• [What the task requires]: Copy, from the entries below, each line where the word "will" can be found.

START Material for this exercise

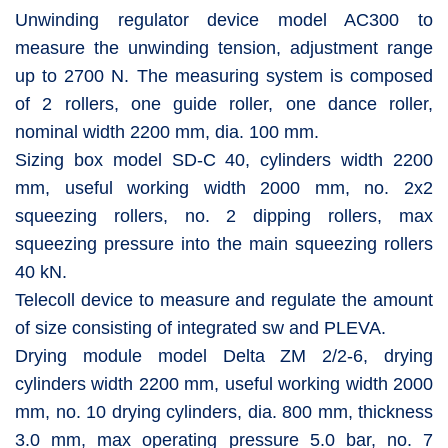
Unwinding regulator device model AC300 to
measure the unwinding tension, adjustment range
up to 2700 N. The measuring system is composed
of 2 rollers, one guide roller, one dance roller,
nominal width 2200 mm, dia. 100 mm.
Sizing box model SD-C 40, cylinders width 2200
mm, useful working width 2000 mm, no. 2x2
squeezing rollers, no. 2 dipping rollers, max
squeezing pressure into the main squeezing rollers
40 kN.
Telecoll device to measure and regulate the amount
of size consisting of integrated sw and PLEVA.
Drying module model Delta ZM 2/2-6, drying
cylinders width 2200 mm, useful working width 2000
mm, no. 10 drying cylinders, dia. 800 mm, thickness
3.0 mm, max operating pressure 5.0 bar, no. 7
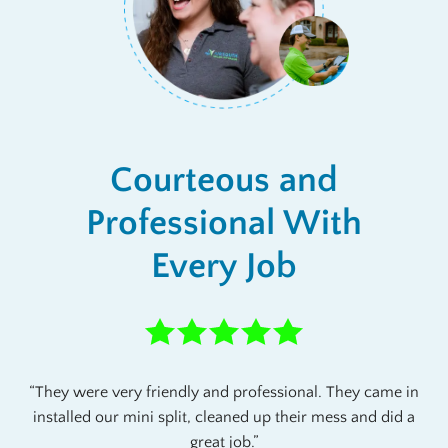
Courteous and
Professional With
Every Job
They were very friendly and professional. They came in
installed our mini split, cleaned up their mess and did a
great job.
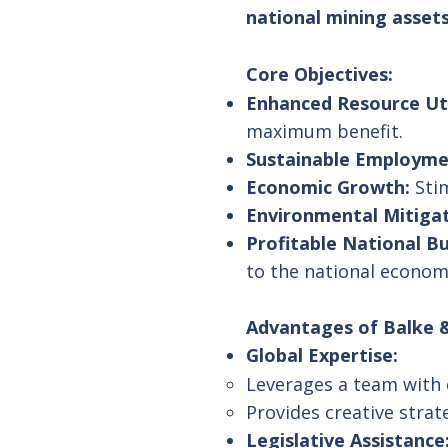
national mining assets
Core Objectives:
Enhanced Resource Uti
maximum benefit.
Sustainable Employme
Economic Growth:
Stim
Environmental Mitigat
Profitable National B
to the national econom
Advantages of Balke &
Global Expertise:
Leverages a team with e
Provides creative strat
Legislative Assistance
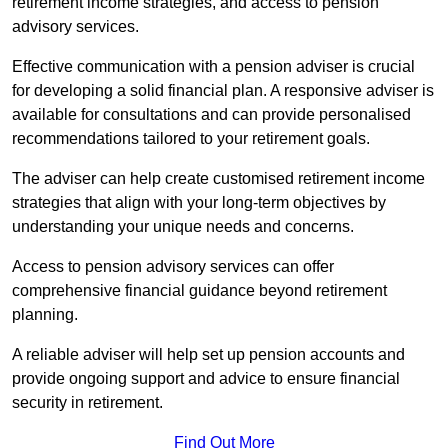
retirement income strategies, and access to pension
advisory services.
Effective communication with a pension adviser is crucial
for developing a solid financial plan. A responsive adviser is
available for consultations and can provide personalised
recommendations tailored to your retirement goals.
The adviser can help create customised retirement income
strategies that align with your long-term objectives by
understanding your unique needs and concerns.
Access to pension advisory services can offer
comprehensive financial guidance beyond retirement
planning.
A reliable adviser will help set up pension accounts and
provide ongoing support and advice to ensure financial
security in retirement.
Find Out More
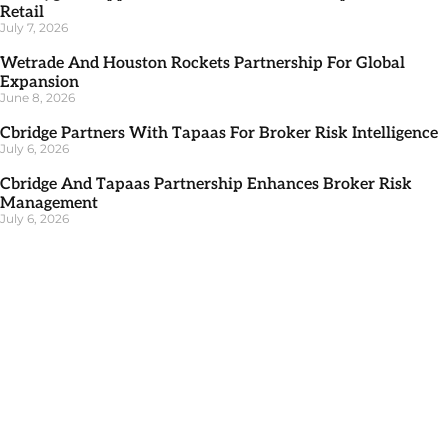
Retail
July 7, 2026
Wetrade And Houston Rockets Partnership For Global
Expansion
June 8, 2026
Cbridge Partners With Tapaas For Broker Risk Intelligence
July 6, 2026
Cbridge And Tapaas Partnership Enhances Broker Risk
Management
July 6, 2026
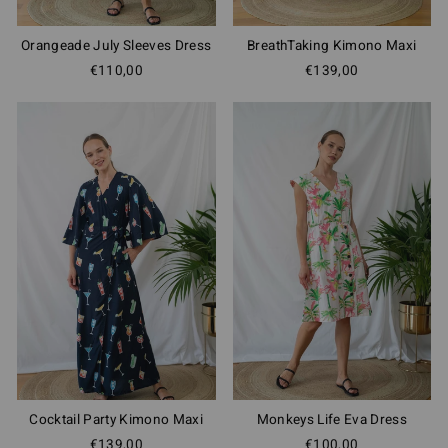
Orangeade July Sleeves Dress
BreathTaking Kimono Maxi
€110,00
€139,00
Cocktail Party Kimono Maxi
Monkeys Life Eva Dress
€139,00
€100,00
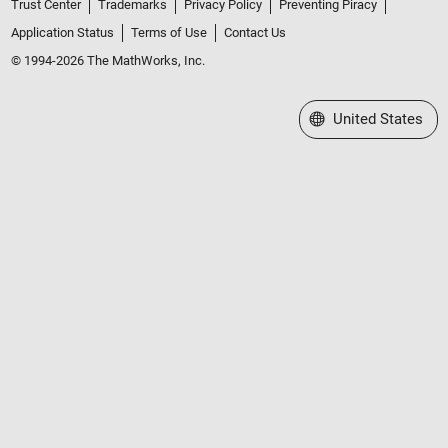
Trust Center
Trademarks
Privacy Policy
Preventing Piracy
Application Status
Terms of Use
Contact Us
© 1994-2026 The MathWorks, Inc.
Select a Web Site
United States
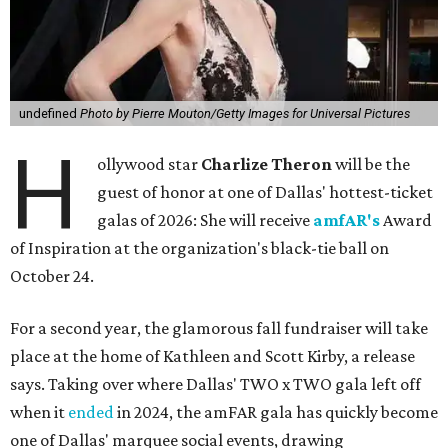
undefined
Photo by Pierre Mouton/Getty Images for Universal Pictures
H
ollywood star
Charlize Theron
will be the
guest of honor at one of Dallas' hottest-ticket
galas of 2026: She will receive
amfAR's
Award
of Inspiration at the organization's black-tie ball on
October 24.
For a second year, the glamorous fall fundraiser will take
place at the home of Kathleen and Scott Kirby, a release
says. Taking over where Dallas' TWO x TWO gala left off
when it
ended
in 2024, the amFAR gala has quickly become
one of Dallas' marquee social events, drawing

END Material for this exercise

• [Answer space]:
A reliable adviser will help set up pension accounts and
will be the
galas of 2026: She will receive
For a second year, the glamorous fall fundraiser will take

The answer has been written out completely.